Welcome to Arkansas State University!

News Article

A-State College of Humanities and Social Sciences to Sponsor Annual Constitution Day Sept. 16


JONESBORO, Ark. — Rounds of discussion celebrating the birth of the United States Constitution will be the daylong focus when Arkansas State University observes the 2013 Constitution Day, Monday, Sept. 16. The occasion is sponsored by the College of Humanities and Social Sciences.

Activities will take place in the Carl R. Reng Student Union beginning at 9:30 a.m. in Centennial Hall on the third floor. The day will open with a special welcome by Dr. Lauri Umansky, dean of the College of the Humanities and Social Sciences, and Dr. William McLean, chair of the Department of Political Sciences. The University Choir will provide music.

“Constitution Day is an opportunity for everyone, but particularly for students,” said Dr. McLean. “The day is a chance to build on their prior knowledge of the Constitution to reach a greater understanding of the civil rights and liberties that Americans often take for granted.”

Constitution Day is a federal observance established in 2004 that marks the anniversary of the signing and ratification of the U.S. Constitution. The official holiday is actually Sept. 17. On that day in 1787, 39 delegates to the Constitutional Convention met for the final time to sign the document that sealed the freedom the founding fathers secured for this nation.

Following the welcome, focus groups will convene from 10-10:45 a.m. and 11-11:45 a.m. to discuss various topics, including “The Politics and History of Citizenship Race, Ethnicity and Gender” in the Student Union Auditorium. This panel will emphasize the politics and history of citizenship struggles of various groups in the United States. Attention will be paid to the struggle for equal protection under the Constitution for historically disenfranchised groups in America.
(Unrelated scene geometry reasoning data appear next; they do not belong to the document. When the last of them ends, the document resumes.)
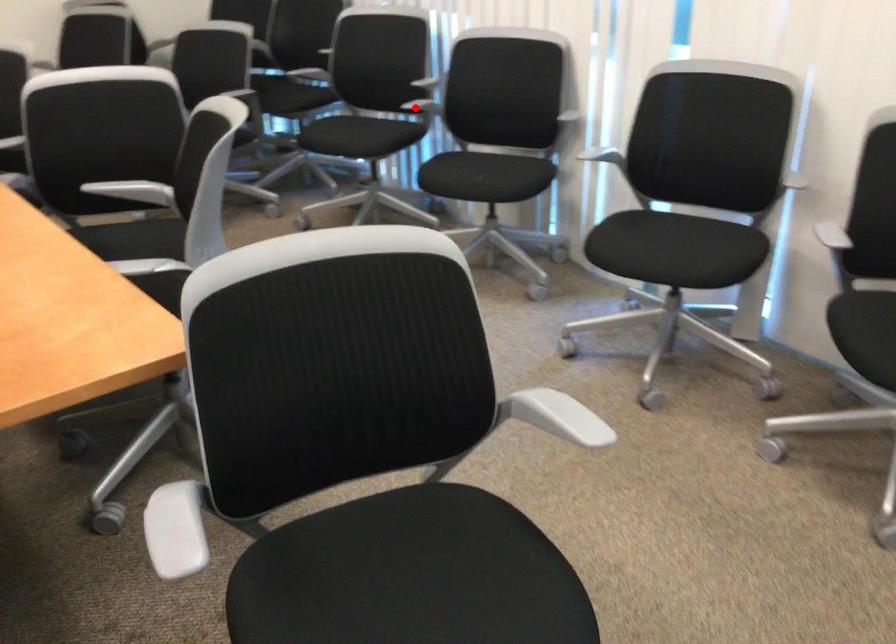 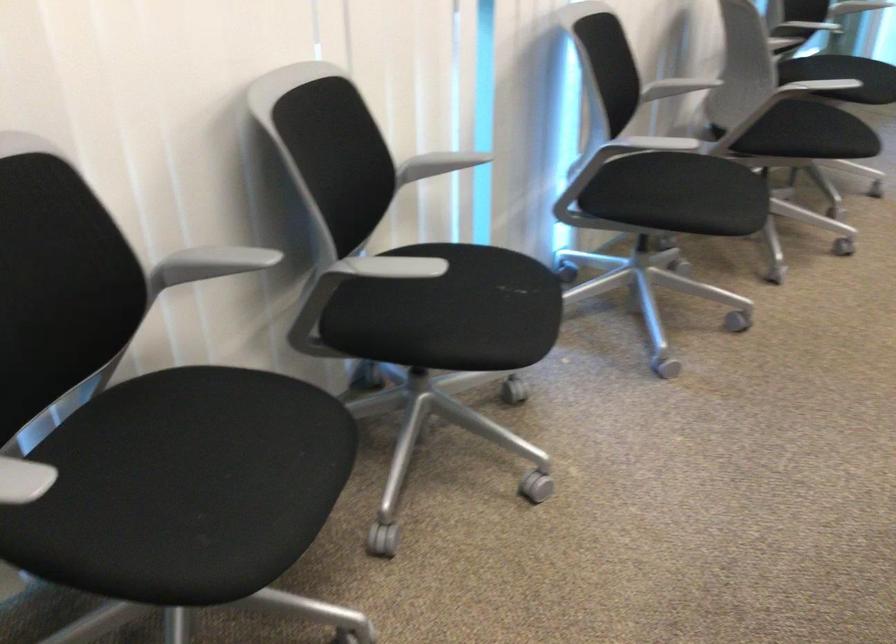 Where in the second image is the point corresponding to the highlighted location from the first image?

(384, 267) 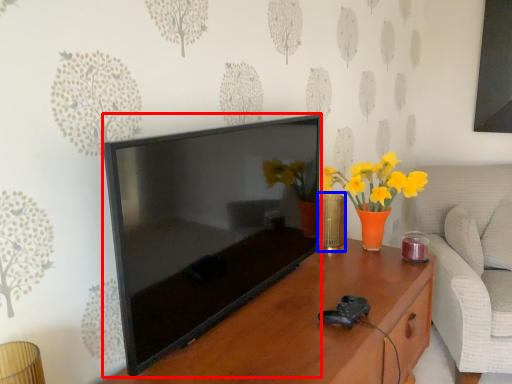 Question: Among these objects, which one is farthest to the camera, television (highlighted by a red box) or vase (highlighted by a blue box)?

Choices:
 (A) television
 (B) vase

Answer: (B) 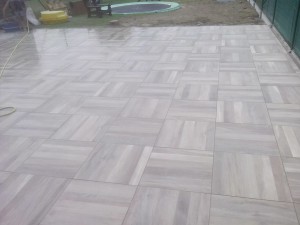 I want to click on floor, so click(190, 125). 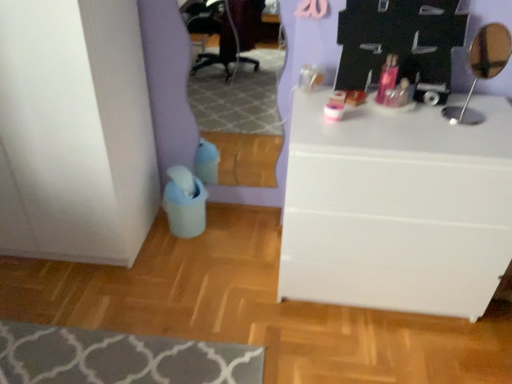 Where is `free space to the right of gray textured rug at lower left`? free space to the right of gray textured rug at lower left is located at coordinates 282,331. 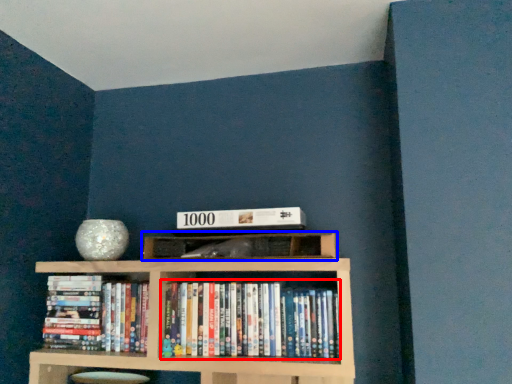 Question: Which object appears closest to the camera in this image, book (highlighted by a red box) or shelf (highlighted by a blue box)?

Choices:
 (A) book
 (B) shelf

Answer: (B) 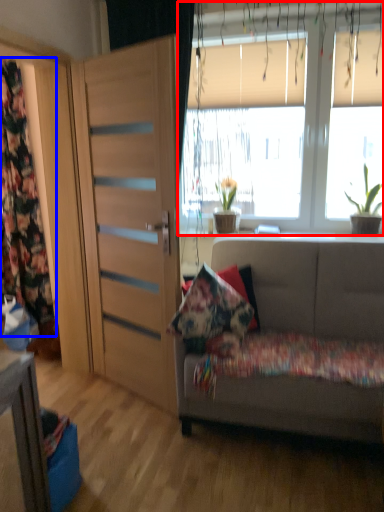 Question: Which of the following is the closest to the observer, window (highlighted by a red box) or curtain (highlighted by a blue box)?

Choices:
 (A) window
 (B) curtain

Answer: (A) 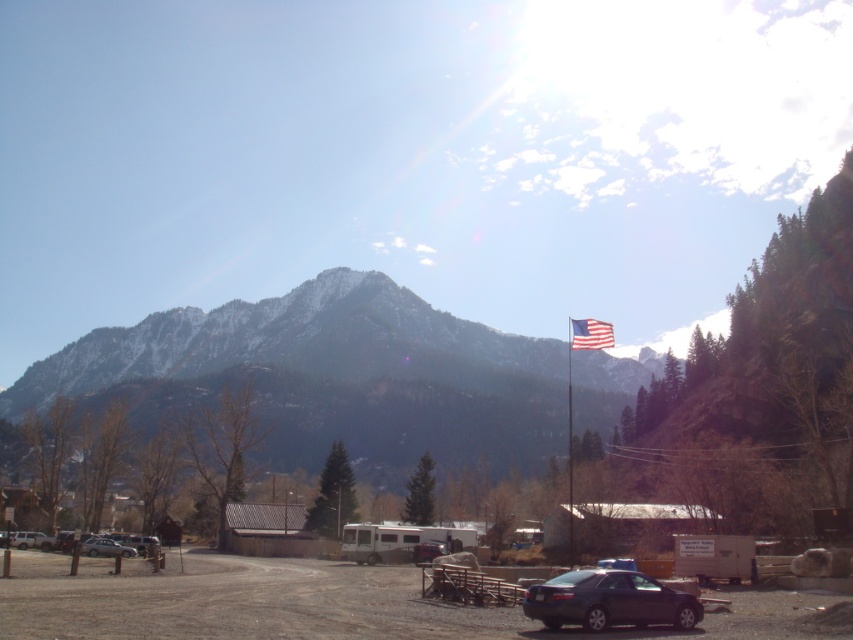 Is metallic flag pole at upper center to the left of american flag at center from the viewer's perspective?

No, metallic flag pole at upper center is not to the left of american flag at center.

Does point (573, 346) come behind point (595, 324)?

No, (573, 346) is in front of (595, 324).

Where is `metallic flag pole at upper center`? metallic flag pole at upper center is located at coordinates pos(572,392).

Which is more to the right, silver metallic sedan at lower left or metallic silver car at center?

metallic silver car at center is more to the right.

Is silver metallic sedan at lower left wider than metallic silver car at center?

Yes.

The image size is (853, 640). In order to click on silver metallic sedan at lower left in this screenshot , I will do `click(105, 547)`.

Does brown dirt track at lower center have a lesser width compared to metallic blue sedan at lower right?

In fact, brown dirt track at lower center might be wider than metallic blue sedan at lower right.

Does brown dirt track at lower center appear under metallic blue sedan at lower right?

Yes, brown dirt track at lower center is below metallic blue sedan at lower right.

The image size is (853, 640). Identify the location of brown dirt track at lower center. (326, 604). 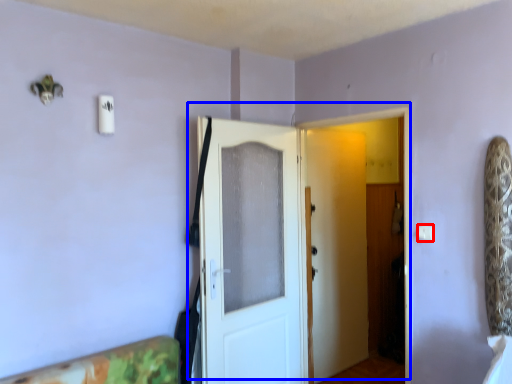 Question: Which point is closer to the camera, light switch (highlighted by a red box) or door (highlighted by a blue box)?

Choices:
 (A) light switch
 (B) door

Answer: (A) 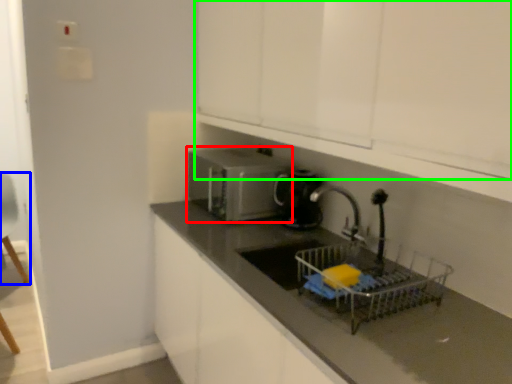 Question: Which object is positioned farthest from home appliance (highlighted by a red box)? Select from armchair (highlighted by a blue box) and cabinetry (highlighted by a green box).

Choices:
 (A) armchair
 (B) cabinetry

Answer: (A) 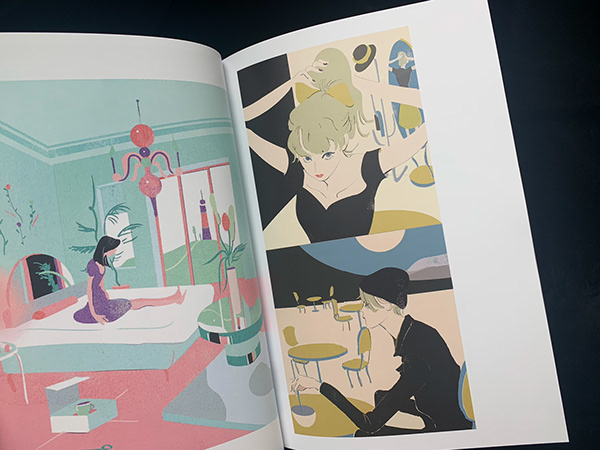 Locate an element on the screen. The image size is (600, 450). box is located at coordinates (59, 422). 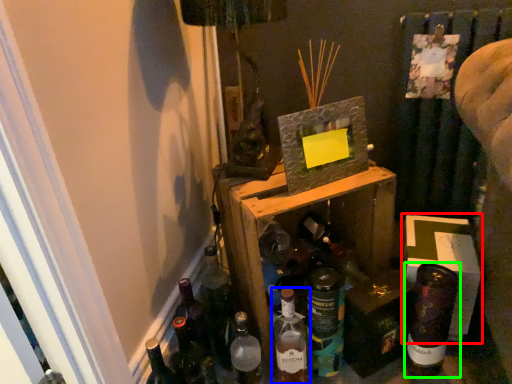 Question: Estimate the real-world distances between objects in this image. Which object is farther from cardboard box (highlighted by a red box), bottle (highlighted by a blue box) or bottle (highlighted by a green box)?

Choices:
 (A) bottle
 (B) bottle

Answer: (A) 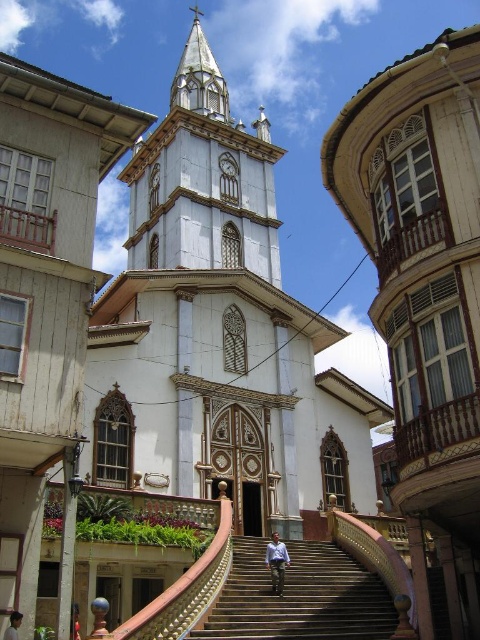 Question: In this image, where is white glossy steeple at center located relative to light blue shirt at center?

Choices:
 (A) right
 (B) left

Answer: (B)

Question: Is dark brown wooden stairs at center to the right of light blue shirt at center from the viewer's perspective?

Choices:
 (A) yes
 (B) no

Answer: (A)

Question: Does white glossy steeple at center have a greater width compared to light blue shirt at center?

Choices:
 (A) yes
 (B) no

Answer: (A)

Question: Which object is positioned closest to the dark brown wooden stairs at center?

Choices:
 (A) white glossy steeple at center
 (B) white marble clock tower at center

Answer: (B)

Question: Which point is closer to the camera?

Choices:
 (A) (12, 634)
 (B) (217, 92)
 (C) (186, 65)
 (D) (276, 561)

Answer: (A)

Question: Estimate the real-world distances between objects in this image. Which object is farther from the white glossy steeple at center?

Choices:
 (A) light brown hair at lower left
 (B) white marble clock tower at center

Answer: (A) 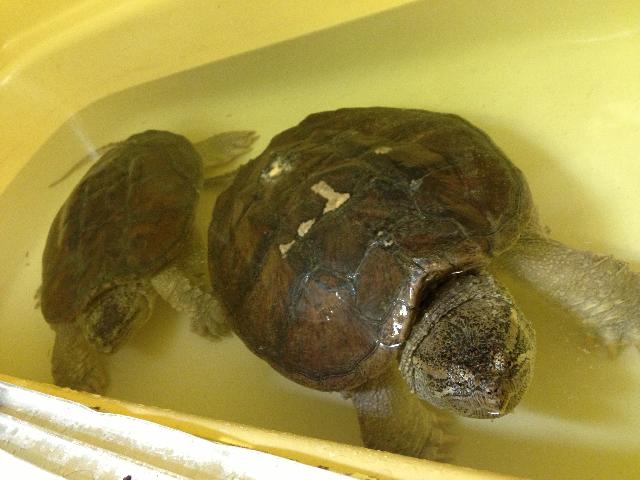 Where is `right front leg`? The width and height of the screenshot is (640, 480). right front leg is located at coordinates (396, 419), (79, 384). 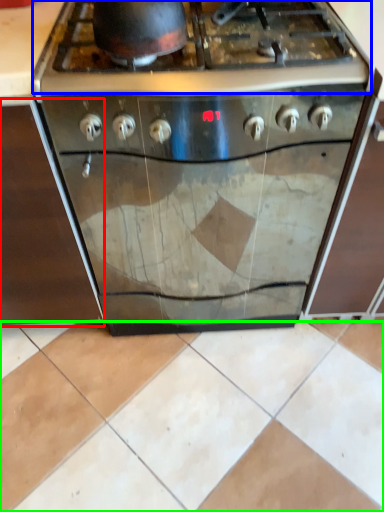 Question: Considering the real-world distances, which object is closest to cabinetry (highlighted by a red box)? gas stove (highlighted by a blue box) or ceramic tile (highlighted by a green box).

Choices:
 (A) gas stove
 (B) ceramic tile

Answer: (A) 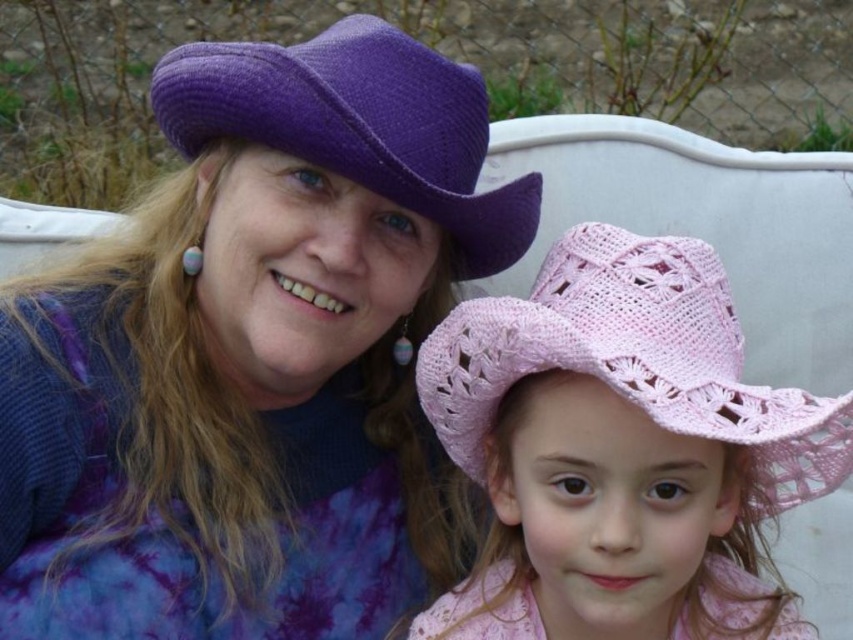 Question: Which of the following is the farthest from the observer?

Choices:
 (A) (425, 61)
 (B) (457, 346)
 (C) (45, 515)

Answer: (A)

Question: Which object is the farthest from the purple knitted hat at upper left?

Choices:
 (A) pink crocheted cowboy hat at right
 (B) purple woven cowboy hat at upper left

Answer: (A)

Question: Considering the relative positions of purple knitted hat at upper left and purple woven cowboy hat at upper left in the image provided, where is purple knitted hat at upper left located with respect to purple woven cowboy hat at upper left?

Choices:
 (A) left
 (B) right

Answer: (A)

Question: Can you confirm if pink crocheted cowboy hat at right is positioned to the left of purple woven cowboy hat at upper left?

Choices:
 (A) no
 (B) yes

Answer: (A)

Question: Which of the following is the farthest from the observer?

Choices:
 (A) (201, 576)
 (B) (602, 368)
 (C) (347, 36)

Answer: (A)

Question: Is purple knitted hat at upper left in front of purple woven cowboy hat at upper left?

Choices:
 (A) yes
 (B) no

Answer: (B) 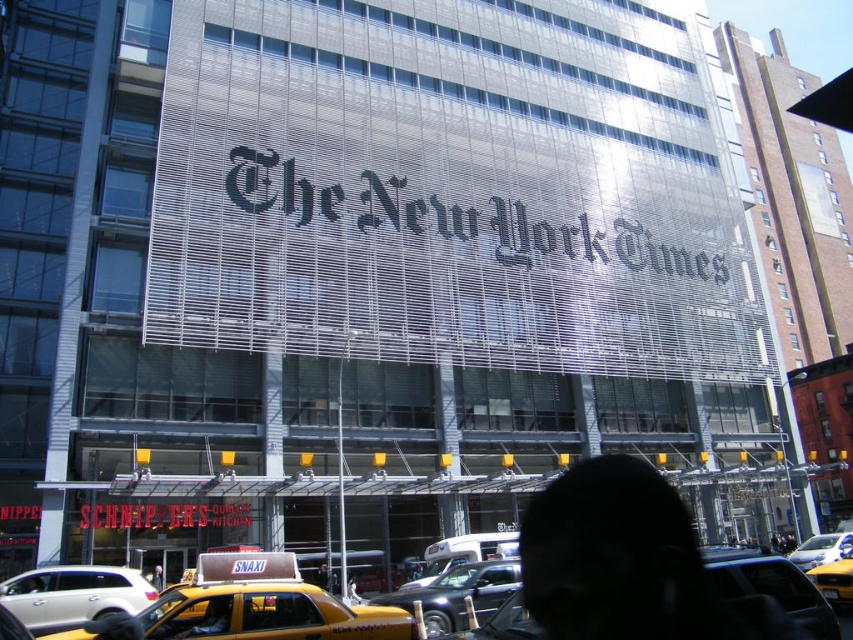 You are a pedestrian standing on the sidewalk in front of The New York Times building. You see a metallic silver car at center and a yellow taxi cab at center. Which vehicle is closer to the building?

The metallic silver car at center is positioned on the left side of the yellow taxi cab at center, so it is closer to the building.

You are a pedestrian standing on the sidewalk in front of The New York Times building. You see two yellow taxis. One is the yellow matte taxi at lower center and the other is the yellow taxi cab at center. Which taxi is closer to the left side of the street?

The yellow matte taxi at lower center is positioned on the left side of yellow taxi cab at center, so it is closer to the left side of the street.

You are a delivery person needing to park your 1.8 meters wide van. You see the white glossy sedan at lower left and the yellow rubber taxi at center. Which vehicle can your van fit next to without overlapping?

The white glossy sedan at lower left has a larger width than the yellow rubber taxi at center, so your van can fit next to the white glossy sedan at lower left. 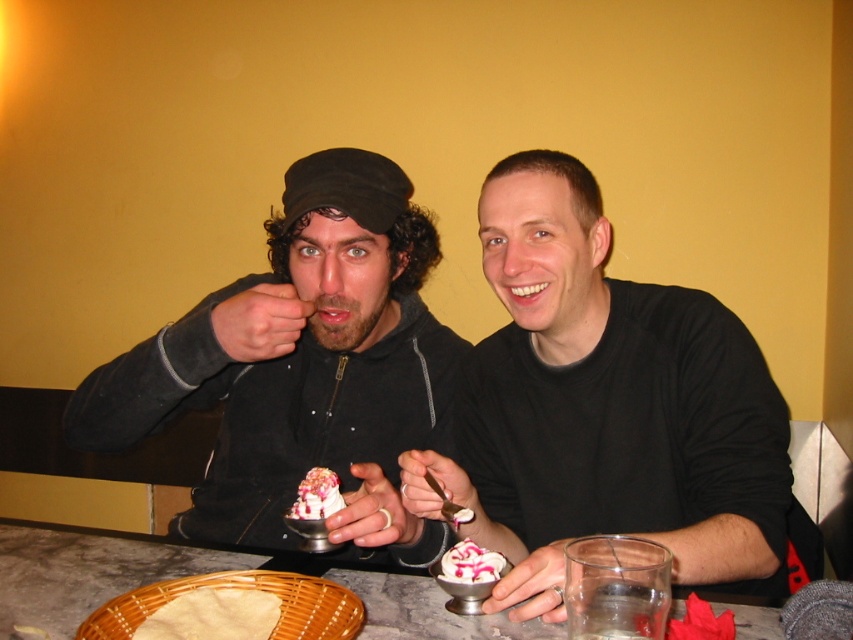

At this same time, “Constitution Jeopardy” will take place in the Pine Tree room. This is a fun and interactive assessment of what citizens know or don’t know about the Constitution and the U.S. government. The format is similar to the Jeopardy game show and allows students to compete for prizes. Seating is limited.

The A-State Moot Court team will present oral arguments from the 2008 case Comerford v. U.S. in both the Mockingbird room and the White River room. Law professor Chester Comerford was detained indefinitely for threatening the life of the President of the United States.

The specific focus of the Moot Court team will be whether the tracking of the defendant’s location through a cell phone violated the Fourth Amendment to the United States Constitution which states “the right of the people to be secure in their persons, houses, papers, and effects, against unreasonable searches and seizures, shall not be violated, and no warrants shall issue, but upon probable cause, supported by oath or affirmation, and particularly describing the place to be searched, and the persons or things to be seized,” and whether the President exceeded his authority when he ordered the indefinite detention of an American citizen.

The focus group in the Spring River room will discuss “Defining Citizenship Around the World” and explore how nations other than the U.S. handle citizenship and immigration. Several speakers will offer discussion on how countries around the world deal with issues dealing with imported labor, religious minorities, integration and other citizenship concerns.

Following a lunch break, guests will adjourn to the auditorium for an address by Dr. Douglas Baynton from the University of Iowa titled, “Defectives in the Land: Disability and Citizenship in the Age of Eugenics.” Dr. Baynton is an associate professor of American cultural history, history of disability and American sign language.